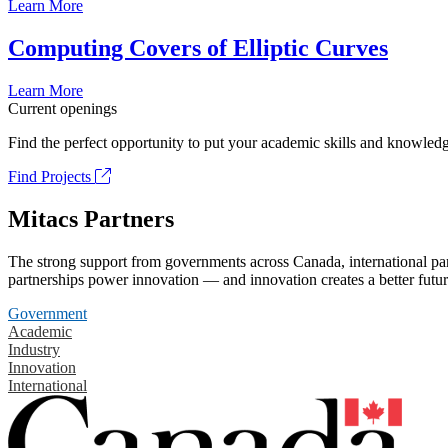
Learn More
Computing Covers of Elliptic Curves
Learn More
Current openings
Find the perfect opportunity to put your academic skills and knowledg
Find Projects
Mitacs Partners
The strong support from governments across Canada, international part
partnerships power innovation — and innovation creates a better futur
Government
Academic
Industry
Innovation
International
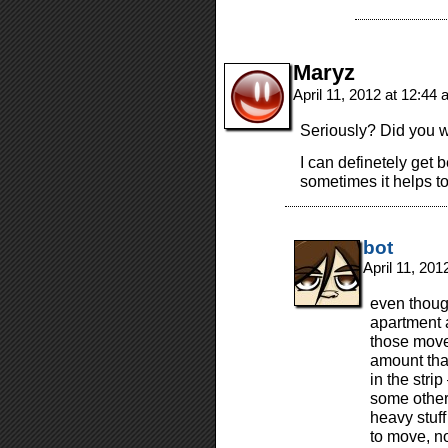
Maryz
April 11, 2012 at 12:44
Seriously? Did you w
I can definetely get 
sometimes it helps t
bot
April 11, 20
even thoug
apartment 
those move
amount tha
in the strip
some other s
heavy stuff
to move, n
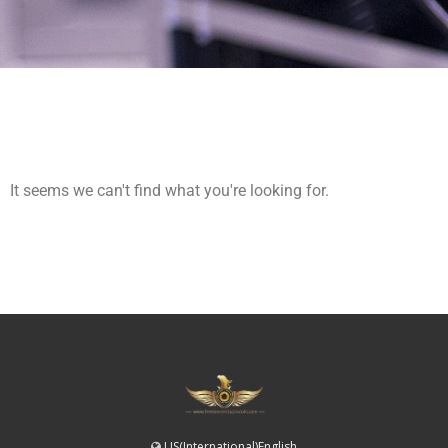
It seems we can't find what you're looking for.
US(International)English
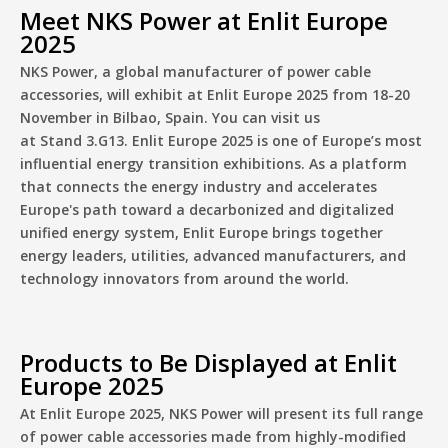
Meet NKS Power at Enlit Europe
2025
NKS Power, a global manufacturer of power cable
accessories, will exhibit at Enlit Europe 2025 from 18-20
November in Bilbao, Spain. You can visit us
at Stand
3.G13.
Enlit Europe 2025 is one
of Europe’s most
influential energy transition exhibitions. As a platform
that connects the energy industry and accelerates
Europe's path toward a decarbonized and digitalized
unified energy system, Enlit Europe brings together
energy leaders, utilities, advanced manufacturers, and
technology innovators from around the world.
Products to Be Displayed at Enlit
Europe 2025
At
Enlit Europe 2025
, NKS Power will present its full range
of power cable accessories made from highly-modified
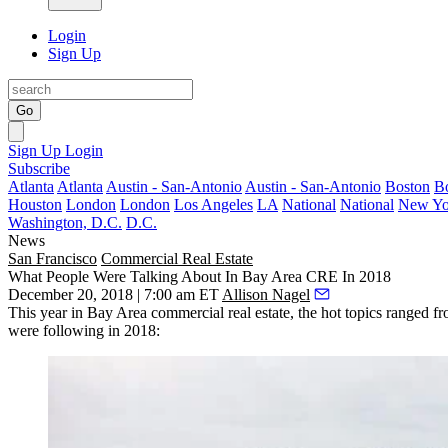
Login
Sign Up
Go
Sign Up
Login
Subscribe
Atlanta
Atlanta
Austin - San-Antonio
Austin - San-Antonio
Boston
B
Houston
London
London
Los Angeles
LA
National
National
New Yo
Washington, D.C.
D.C.
News
San Francisco
Commercial Real Estate
What People Were Talking About In Bay Area CRE In 2018
December 20, 2018 | 7:00 am ET
Allison Nagel
This year in Bay Area commercial real estate, the hot topics ranged fro
were following in 2018:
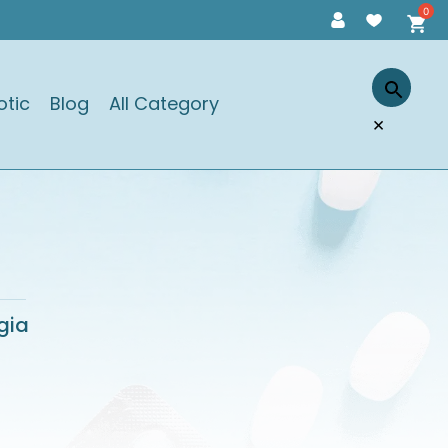
otic
Blog
All Category
×
gia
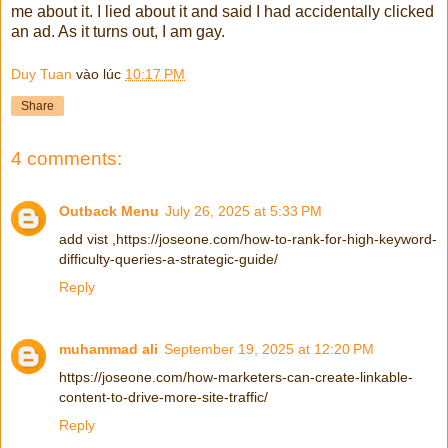
me about it. I lied about it and said I had accidentally clicked
an ad. As it turns out, I am gay.
Duy Tuan
vào lúc
10:17 PM
Share
4 comments:
Outback Menu
July 26, 2025 at 5:33 PM
add vist ,https://joseone.com/how-to-rank-for-high-keyword-
difficulty-queries-a-strategic-guide/
Reply
muhammad ali
September 19, 2025 at 12:20 PM
https://joseone.com/how-marketers-can-create-linkable-
content-to-drive-more-site-traffic/
Reply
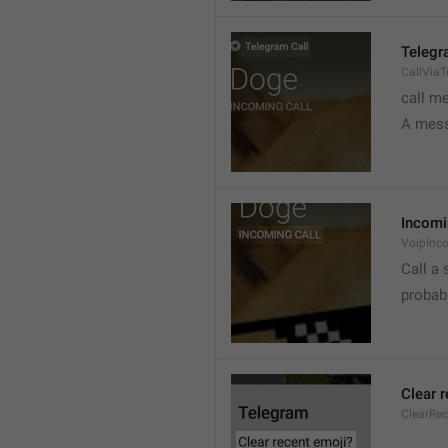
Telegr
CallVia
call m
A mess
Incomi
VoipInc
Call a 
probabl
Clear 
ClearRe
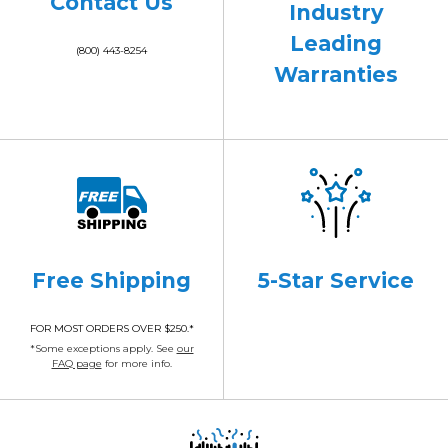
Contact Us
Industry
Leading
(800) 443-8254
Warranties
Free Shipping
5-Star Service
FOR MOST ORDERS OVER $250.*
*Some exceptions apply. See
our
FAQ page
for more info.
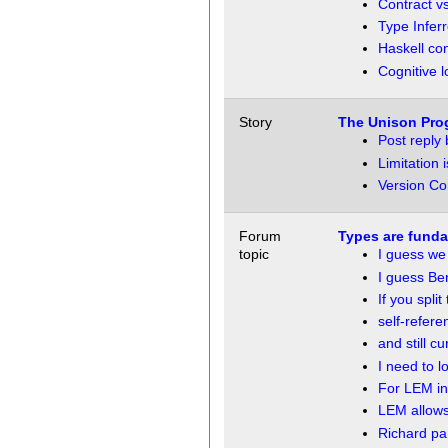
Contract v
Type Infer
Haskell co
Cognitive 
Story
The Unison Pro
Post reply
Limitation i
Version Co
Forum
Types are funda
topic
I guess w
I guess Be
If you split
self-refere
and still cu
I need to lo
For LEM in
LEM allows
Richard p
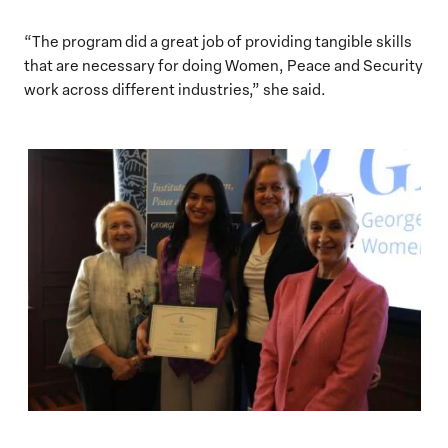
“The program did a great job of providing tangible skills
that are necessary for doing Women, Peace and Security
work across different industries,” she said.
########################################
» ACTIVITY
Each line from the one with "exceptions apply. See" to the final line of the data above is to be printed exactly; no picture should appear in the copy.

» TASK SOLUTION
*Some exceptions apply. See
our
FAQ page
for more info.
Contract v
Type Infer
Haskell co
Cognitive 
Story
The Unison Pro
Post reply
Limitation i
Version Co
Forum
Types are funda
topic
I guess w
I guess Be
If you split
self-refere
and still cu
I need to lo
For LEM in
LEM allows
Richard p
“The program did a great job of providing tangible skills
that are necessary for doing Women, Peace and Security
work across different industries,” she said.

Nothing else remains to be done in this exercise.